On this question, here’s the draft language from the Senate version, section 1031(b)(2): “A person who was a part of or substantially supported al-Qaeda, the Taliban, or associated forces that are engaged in hostilities against the United States or its coalition partners, including any person who has committed a belligerent act or has directly supported such hostilities in aid of such enemy forces.” I asked Brennan last night if he wished to address the administration’s view of this provision, as well as the provision in the draft bill that would mandate military custody for terrorist suspects. While I thought Brennan was very clear in his response as to the administration’s strong rejection of the mandatory military custody provision (which he called a “nonstarter”), his most substantive comment on the re/authorization language was to indicate that he had never felt in his position that the United States lacked the power to do things he felt the administration needed to be able to do in the interest of national security.

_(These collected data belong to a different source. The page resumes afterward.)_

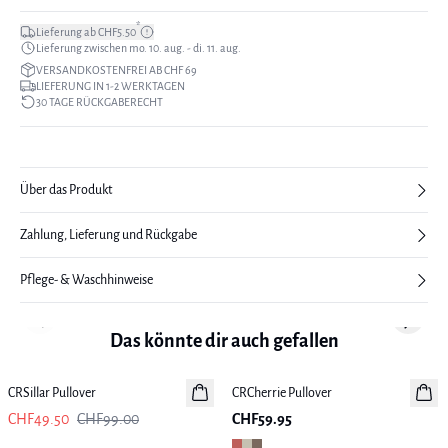
*
Lieferung ab CHF5.50
Lieferung zwischen mo. 10. aug. - di. 11. aug.
VERSANDKOSTENFREI AB CHF 69
LIEFERUNG IN 1-2 WERKTAGEN
30 TAGE RÜCKGABERECHT
Über das Produkt
Zahlung, Lieferung und Rückgabe
Pflege- & Waschhinweise
Previous slide
Next sl
Das könnte dir auch gefallen
-50%
CRSillar Pullover
CRCherrie Pullover
Neuheiten
CHF49.50
CHF99.00
CHF59.95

So what to make of the draft language? It seems critical to look at the language from both the 5-foot level and the 5,000-foot level. That is, what does this mean for future detainees exactly, and what does this mean for the United States’ counterterrorism efforts more broadly? First, from 5 feet. What if anything does this do to the standard now prevailing in the D.C. Circuit for the Guantanamo detainees? In my view, while it does nothing to clarify matters – leaving the definition again too vague to be helpful – and for that reason potentially much to confuse current litigation. The D.C. Circuit has been working with a definition, the product of Congress’ existing authorization, the executive’s suggestion and the court’s conclusion, to this effect: “[A]ny person subject to a military commission trial is also subject to detention, and that category of persons includes those who are part of forces associated with Al Qaeda or the Taliban or those who purposefully and materially support such forces in hostilities against U.S. Coalition partners.” Al-Bihani v. Obama, 590 F.3d 866, 872 (D.C. Cir. 2010).
Is the new, section 1031 definition broader or narrower than the current D.C. Circuit definition? It will be eventually, again, for the courts to decide, but I read it as, if anything, narrower. Among the failings of the Al Bihani definition, I’d thought, was the “purposefully and materially support” piece. It essentially made detainable under the laws of war (as incorporated by the domestic authorizing statute) anyone who was even marginally prosecutable under the criminal law. And I’d never been able to find any support in international law for the proposition that armed conflict detention and/or targeting authority extended broadly to “material supporters.” The new definition eschews the problematic material support language, instead exemplifying the kind of individuals detainable under the law as including those who have “committed a belligerent act or [have] directly supported such hostilities.” I know no one who disputes the detainability of those who actually commit a belligerent act in the context of armed conflict. I don’t know exactly what “directly support[] hostilities” means (and I dare anyone to argue that the definition of this phrase is made clear, or any in any way clarified, by the present bill), but at least it harkens to a recognizable (if admittedly also unsettled) standard in international law by invoking the idea that participation must be “direct” in some sense. How’s that for an endorsement?